Starting with the line that holds "органические продукты", reproduce each line through the last one of the data, exactly as written. Pictures are not copied.
•••••
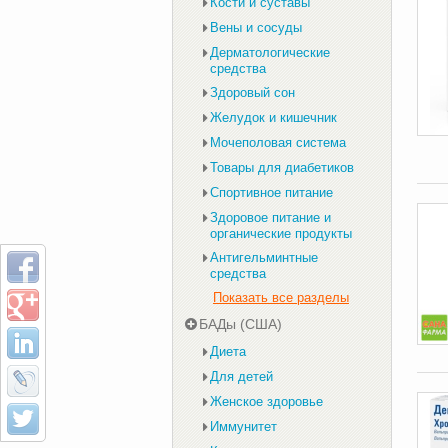
Кости и суставы
Вены и сосуды
Дерматологические
средства
Здоровый сон
Желудок и кишечник
Мочеполовая система
Товары для диабетиков
Спортивное питание
Здоровое питание и
органические продукты
Антигельминтные
средства
Показать все разделы
БАДы (США)
Диета
Для детей
Женское здоровье
Иммунитет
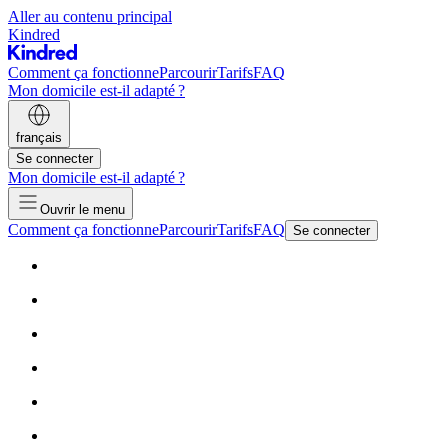
Aller au contenu principal
Kindred
Comment ça fonctionne
Parcourir
Tarifs
FAQ
Mon domicile est-il adapté ?
français
Se connecter
Mon domicile est-il adapté ?
Ouvrir le menu
Comment ça fonctionne
Parcourir
Tarifs
FAQ
Se connecter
•••••
Your response>
органические продукты
Антигельминтные
средства
Показать все разделы
БАДы (США)
Диета
Для детей
Женское здоровье
Иммунитет
Aller au contenu principal
Kindred
Comment ça fonctionne
Parcourir
Tarifs
FAQ
Mon domicile est-il adapté ?
français
Se connecter
Mon domicile est-il adapté ?
Ouvrir le menu
Comment ça fonctionne
Parcourir
Tarifs
FAQ
Se connecter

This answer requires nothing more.